From top to bottom, retype the data exactly, passing over any picture.

● SOURCE DATA:
###

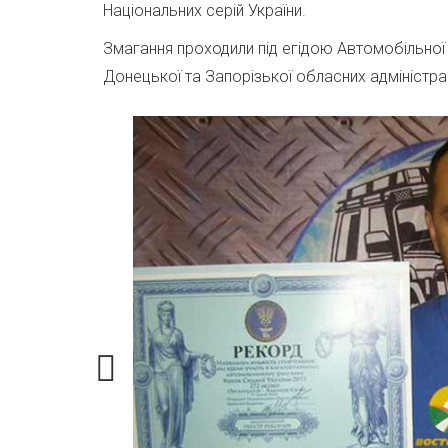
Національних серій України.
Змагання проходили під егідою Автомобільної ф
Донецької та Запорізької обласних адміністрац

###

● EXERCISE RESULT:
Національних серій України.
Змагання проходили під егідою Автомобільної ф
Донецької та Запорізької обласних адміністрац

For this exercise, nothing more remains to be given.